### [Problem statement]
Using the listing below, copy exactly the lines from the one containing "音声合成機能をプラス。" to the one containing "kunnen extra kosten", both lines included, and no others.

### [Data listing]
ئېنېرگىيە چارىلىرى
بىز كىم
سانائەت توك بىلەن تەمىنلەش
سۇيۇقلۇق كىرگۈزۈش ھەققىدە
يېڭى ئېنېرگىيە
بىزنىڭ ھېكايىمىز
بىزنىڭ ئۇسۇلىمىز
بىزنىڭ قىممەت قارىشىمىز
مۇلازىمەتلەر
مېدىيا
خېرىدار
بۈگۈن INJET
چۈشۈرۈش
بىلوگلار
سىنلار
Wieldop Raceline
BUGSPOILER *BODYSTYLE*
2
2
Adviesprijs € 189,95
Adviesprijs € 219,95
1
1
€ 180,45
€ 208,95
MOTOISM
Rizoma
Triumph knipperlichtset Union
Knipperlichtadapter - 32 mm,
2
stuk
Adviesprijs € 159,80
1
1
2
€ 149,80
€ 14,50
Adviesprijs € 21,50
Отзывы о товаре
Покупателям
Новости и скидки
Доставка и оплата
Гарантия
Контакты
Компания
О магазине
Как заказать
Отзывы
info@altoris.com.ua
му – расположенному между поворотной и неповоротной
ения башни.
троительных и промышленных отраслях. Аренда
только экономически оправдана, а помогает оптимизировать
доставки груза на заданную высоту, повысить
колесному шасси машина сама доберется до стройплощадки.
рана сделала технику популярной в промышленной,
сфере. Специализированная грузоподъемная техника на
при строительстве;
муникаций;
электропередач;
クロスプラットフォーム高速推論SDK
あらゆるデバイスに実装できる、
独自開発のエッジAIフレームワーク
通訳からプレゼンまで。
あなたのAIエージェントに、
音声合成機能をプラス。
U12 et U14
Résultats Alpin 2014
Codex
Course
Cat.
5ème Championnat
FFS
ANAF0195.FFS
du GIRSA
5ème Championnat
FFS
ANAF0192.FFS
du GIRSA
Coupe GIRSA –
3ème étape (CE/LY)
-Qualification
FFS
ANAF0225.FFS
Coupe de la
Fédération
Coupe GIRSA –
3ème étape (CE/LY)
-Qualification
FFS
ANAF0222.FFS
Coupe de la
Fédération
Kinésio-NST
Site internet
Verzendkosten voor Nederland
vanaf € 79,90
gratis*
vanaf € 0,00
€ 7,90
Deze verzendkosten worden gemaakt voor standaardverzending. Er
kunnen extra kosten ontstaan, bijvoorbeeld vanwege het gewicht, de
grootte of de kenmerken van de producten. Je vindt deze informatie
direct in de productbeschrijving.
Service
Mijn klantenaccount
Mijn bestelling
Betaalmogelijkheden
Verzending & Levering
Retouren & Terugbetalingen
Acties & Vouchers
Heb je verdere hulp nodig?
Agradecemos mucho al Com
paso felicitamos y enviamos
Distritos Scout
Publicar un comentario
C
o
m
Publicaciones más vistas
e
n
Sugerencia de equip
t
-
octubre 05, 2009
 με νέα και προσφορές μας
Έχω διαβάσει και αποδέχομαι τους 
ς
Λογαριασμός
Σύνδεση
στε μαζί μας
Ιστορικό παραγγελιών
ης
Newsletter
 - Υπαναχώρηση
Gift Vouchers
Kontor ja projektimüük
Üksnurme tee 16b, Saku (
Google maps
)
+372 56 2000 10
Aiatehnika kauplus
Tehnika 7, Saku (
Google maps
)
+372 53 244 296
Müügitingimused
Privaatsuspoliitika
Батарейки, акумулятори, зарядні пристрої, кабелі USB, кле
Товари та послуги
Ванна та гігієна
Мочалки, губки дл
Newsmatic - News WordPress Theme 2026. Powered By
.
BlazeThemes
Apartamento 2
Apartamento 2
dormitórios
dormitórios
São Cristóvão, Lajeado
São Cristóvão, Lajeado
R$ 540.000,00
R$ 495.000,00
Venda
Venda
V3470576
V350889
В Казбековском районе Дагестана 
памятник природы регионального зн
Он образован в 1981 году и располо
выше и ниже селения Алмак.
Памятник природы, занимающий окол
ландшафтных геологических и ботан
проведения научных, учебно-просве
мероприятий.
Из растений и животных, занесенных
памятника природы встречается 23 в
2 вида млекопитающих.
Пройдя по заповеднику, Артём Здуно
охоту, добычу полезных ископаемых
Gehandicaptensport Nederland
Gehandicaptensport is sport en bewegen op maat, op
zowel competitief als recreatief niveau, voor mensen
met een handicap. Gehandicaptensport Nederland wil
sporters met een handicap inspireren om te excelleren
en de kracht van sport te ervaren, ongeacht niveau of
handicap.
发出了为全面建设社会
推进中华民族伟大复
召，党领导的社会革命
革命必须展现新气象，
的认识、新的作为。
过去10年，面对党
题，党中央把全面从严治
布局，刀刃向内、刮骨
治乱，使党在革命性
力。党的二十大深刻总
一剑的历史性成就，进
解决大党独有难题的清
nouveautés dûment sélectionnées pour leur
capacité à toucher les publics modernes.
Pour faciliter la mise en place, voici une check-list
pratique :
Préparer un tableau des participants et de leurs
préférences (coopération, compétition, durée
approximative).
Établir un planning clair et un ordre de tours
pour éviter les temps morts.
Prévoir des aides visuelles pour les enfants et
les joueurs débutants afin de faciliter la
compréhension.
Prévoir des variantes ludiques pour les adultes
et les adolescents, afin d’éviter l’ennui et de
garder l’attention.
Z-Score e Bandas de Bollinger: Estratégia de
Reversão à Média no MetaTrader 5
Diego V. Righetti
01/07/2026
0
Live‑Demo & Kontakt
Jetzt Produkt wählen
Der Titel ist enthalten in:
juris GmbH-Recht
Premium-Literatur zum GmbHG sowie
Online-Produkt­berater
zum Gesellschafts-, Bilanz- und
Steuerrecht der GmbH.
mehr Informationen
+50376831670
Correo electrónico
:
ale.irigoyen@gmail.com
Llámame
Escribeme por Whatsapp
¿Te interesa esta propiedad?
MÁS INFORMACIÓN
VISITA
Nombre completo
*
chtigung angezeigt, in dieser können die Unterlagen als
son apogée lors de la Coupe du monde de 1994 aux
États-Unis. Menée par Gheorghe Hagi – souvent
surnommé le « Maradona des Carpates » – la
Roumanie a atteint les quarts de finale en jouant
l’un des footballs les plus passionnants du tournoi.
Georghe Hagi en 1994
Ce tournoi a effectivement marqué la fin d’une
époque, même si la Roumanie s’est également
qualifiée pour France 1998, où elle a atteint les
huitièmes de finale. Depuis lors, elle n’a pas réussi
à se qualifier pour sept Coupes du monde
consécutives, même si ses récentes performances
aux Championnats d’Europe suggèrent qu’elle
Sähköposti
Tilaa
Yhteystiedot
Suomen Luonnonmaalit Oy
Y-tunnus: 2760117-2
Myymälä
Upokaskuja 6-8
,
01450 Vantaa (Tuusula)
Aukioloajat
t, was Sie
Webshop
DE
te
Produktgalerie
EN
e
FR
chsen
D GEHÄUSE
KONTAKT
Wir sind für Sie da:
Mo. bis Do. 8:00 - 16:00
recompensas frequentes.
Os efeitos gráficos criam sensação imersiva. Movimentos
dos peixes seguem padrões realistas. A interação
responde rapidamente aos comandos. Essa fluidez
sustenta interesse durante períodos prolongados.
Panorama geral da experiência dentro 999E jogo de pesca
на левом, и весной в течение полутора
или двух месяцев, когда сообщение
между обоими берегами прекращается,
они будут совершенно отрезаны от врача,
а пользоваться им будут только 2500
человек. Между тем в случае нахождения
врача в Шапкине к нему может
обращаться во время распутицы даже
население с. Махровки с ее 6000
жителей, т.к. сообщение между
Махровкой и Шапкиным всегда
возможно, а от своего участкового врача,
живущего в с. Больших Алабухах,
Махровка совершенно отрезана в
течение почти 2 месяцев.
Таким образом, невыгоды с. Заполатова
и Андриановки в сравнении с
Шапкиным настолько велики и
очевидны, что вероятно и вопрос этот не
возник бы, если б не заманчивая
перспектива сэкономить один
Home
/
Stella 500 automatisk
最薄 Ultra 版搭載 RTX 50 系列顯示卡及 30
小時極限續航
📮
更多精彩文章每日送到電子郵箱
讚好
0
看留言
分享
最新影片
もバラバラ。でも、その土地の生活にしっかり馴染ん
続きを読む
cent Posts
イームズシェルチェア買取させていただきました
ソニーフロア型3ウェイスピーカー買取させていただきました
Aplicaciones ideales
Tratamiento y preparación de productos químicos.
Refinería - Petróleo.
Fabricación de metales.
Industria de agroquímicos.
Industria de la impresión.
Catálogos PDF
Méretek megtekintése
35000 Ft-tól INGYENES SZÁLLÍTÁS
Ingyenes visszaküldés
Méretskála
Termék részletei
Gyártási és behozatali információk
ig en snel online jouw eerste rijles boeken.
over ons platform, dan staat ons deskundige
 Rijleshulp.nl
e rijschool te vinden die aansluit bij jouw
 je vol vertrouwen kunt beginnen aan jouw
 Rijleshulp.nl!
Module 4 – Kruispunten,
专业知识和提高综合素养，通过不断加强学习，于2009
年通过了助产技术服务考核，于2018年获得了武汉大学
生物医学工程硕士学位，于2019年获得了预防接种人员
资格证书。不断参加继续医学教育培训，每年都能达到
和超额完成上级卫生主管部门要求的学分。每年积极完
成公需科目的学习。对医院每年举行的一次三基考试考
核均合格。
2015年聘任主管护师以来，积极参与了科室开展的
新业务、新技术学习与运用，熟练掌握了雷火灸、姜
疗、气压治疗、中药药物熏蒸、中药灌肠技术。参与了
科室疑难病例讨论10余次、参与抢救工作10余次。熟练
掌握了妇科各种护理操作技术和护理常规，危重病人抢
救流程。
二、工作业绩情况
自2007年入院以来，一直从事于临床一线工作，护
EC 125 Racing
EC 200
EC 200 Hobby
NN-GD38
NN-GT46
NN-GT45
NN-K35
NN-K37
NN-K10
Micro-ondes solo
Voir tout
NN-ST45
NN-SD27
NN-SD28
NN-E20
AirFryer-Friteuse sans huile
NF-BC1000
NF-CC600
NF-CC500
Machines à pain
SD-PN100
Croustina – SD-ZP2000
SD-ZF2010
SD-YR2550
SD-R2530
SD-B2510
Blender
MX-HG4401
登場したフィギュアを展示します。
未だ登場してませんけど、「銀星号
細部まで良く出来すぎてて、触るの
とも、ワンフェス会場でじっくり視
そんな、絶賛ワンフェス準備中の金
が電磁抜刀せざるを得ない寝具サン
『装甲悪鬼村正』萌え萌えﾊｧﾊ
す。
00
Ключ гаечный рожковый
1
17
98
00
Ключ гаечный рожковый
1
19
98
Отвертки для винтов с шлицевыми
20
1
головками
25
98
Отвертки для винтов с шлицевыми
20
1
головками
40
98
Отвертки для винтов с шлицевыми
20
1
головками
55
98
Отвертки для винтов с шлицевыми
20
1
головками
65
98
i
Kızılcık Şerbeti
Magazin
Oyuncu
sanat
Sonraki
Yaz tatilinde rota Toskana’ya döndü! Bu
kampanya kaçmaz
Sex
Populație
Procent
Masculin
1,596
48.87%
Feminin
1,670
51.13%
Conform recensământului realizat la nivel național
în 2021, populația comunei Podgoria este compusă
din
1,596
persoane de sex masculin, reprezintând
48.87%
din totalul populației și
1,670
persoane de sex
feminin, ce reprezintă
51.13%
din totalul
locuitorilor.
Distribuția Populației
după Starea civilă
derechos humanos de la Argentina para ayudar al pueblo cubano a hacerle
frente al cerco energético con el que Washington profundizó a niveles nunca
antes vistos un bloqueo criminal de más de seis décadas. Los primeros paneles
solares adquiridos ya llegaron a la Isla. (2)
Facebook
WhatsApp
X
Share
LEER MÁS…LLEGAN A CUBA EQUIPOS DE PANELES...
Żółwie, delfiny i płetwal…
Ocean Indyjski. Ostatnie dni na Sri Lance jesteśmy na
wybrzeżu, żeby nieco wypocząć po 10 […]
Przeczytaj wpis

### [Worked solution]
音声合成機能をプラス。
U12 et U14
Résultats Alpin 2014
Codex
Course
Cat.
5ème Championnat
FFS
ANAF0195.FFS
du GIRSA
5ème Championnat
FFS
ANAF0192.FFS
du GIRSA
Coupe GIRSA –
3ème étape (CE/LY)
-Qualification
FFS
ANAF0225.FFS
Coupe de la
Fédération
Coupe GIRSA –
3ème étape (CE/LY)
-Qualification
FFS
ANAF0222.FFS
Coupe de la
Fédération
Kinésio-NST
Site internet
Verzendkosten voor Nederland
vanaf € 79,90
gratis*
vanaf € 0,00
€ 7,90
Deze verzendkosten worden gemaakt voor standaardverzending. Er
kunnen extra kosten ontstaan, bijvoorbeeld vanwege het gewicht, de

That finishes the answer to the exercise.